Artus : Oui, c'est Incroyable ! Jessica m’a récemment montré une conférence d’un des leaders de Snapchat durant laquelle il expliquait que le cerveau est plus sollicité lorsqu’il passe en mode réalité augmenté. Quand tu vas au musée, en général tu passes une ou deux secondes sur le tableau et une autre sur le cartel, ça fait trois secondes, mais quand tu photographies ce que tu vois, ça rajoute une seconde et pour peu qu’une information sur le tableau te soit délivrée à ce moment là, ça rajoute encore de l’attention. Cela dit, ce qui est dangereux avec le numérique, c'est que l'on ne mémorise plus ce qu'il y a devant soit, mais ce qu’il y a sur l’écran : ce qu’on a vu plus que ce qui est réellement.
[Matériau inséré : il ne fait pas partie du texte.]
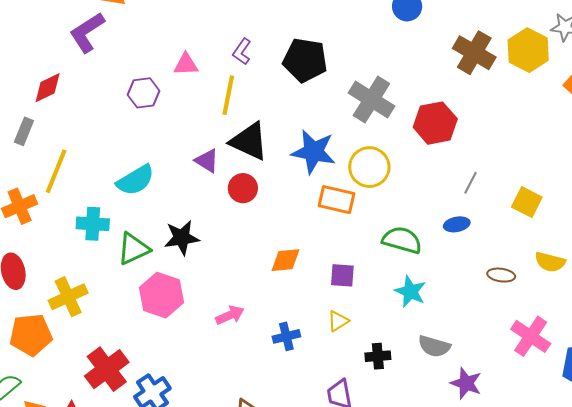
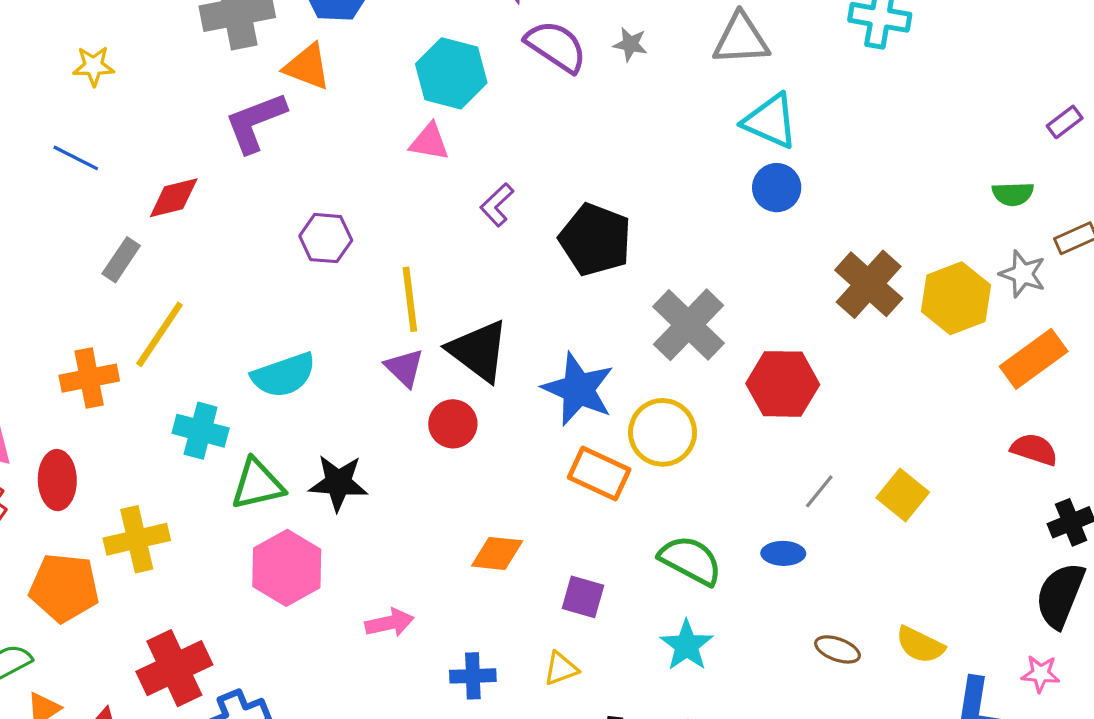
pink triangle: (186, 64) -> (429, 142), moved
yellow line: (228, 95) -> (410, 299), moved, turned -30
yellow square: (527, 202) -> (903, 495), moved

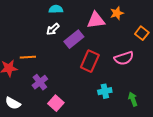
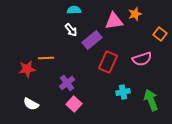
white arrow: (53, 29) -> (71, 30), turned -88
purple cross: (40, 82) -> (67, 83), moved
green arrow: (133, 99) -> (151, 100), size x1.5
Lia : Tout à fait. Quand je note mes listes de courses, je les photographies. Je ne me balade pas avec le papier et, la plupart du temps, je ne regarde même pas la photographie de la liste comme si elle s'était imprégnée dans mon cerveau au moment de la prise de vue. En fait c'est exactement ça, une prise de vue, une captation. C'est dingue quand on y pense.

Artus : C'est vraiment une mémoire extérieure, comme un disque dur. Tu sais que tu peux y avoir accès mais tu ne vas pas forcément y aller. Le fait d’avoir photographié ce que tu as vu a figé le moment et lui a donné une forme qui n’est pas vraiment la réalité pour trop vouloir lui ressembler. C'est une façon d'archiver.

Lia : Complètement oui.

Artus : L'ordinateur est un outil anthropomorphique. Il a été pensé un peu comme un cerveau. Je pense que quand tu fais des photographies, quand tu captures, tu crées un dossier, comme un compartiment dans un compartiment etc. Tu n’as plus un élément de la réalité qu’il faut aller chercher parmi des milliers de souvenirs, mais une réalité que tu as crée dans l’unique but de pouvoir la retrouver plus tard. Philip K. Dick, que j’adore, aurait parlé de simulacre de réalité. C’est le principe du répliquant dans Blade Runner. Je trouve ça hyper intéressant et flippant à la fois.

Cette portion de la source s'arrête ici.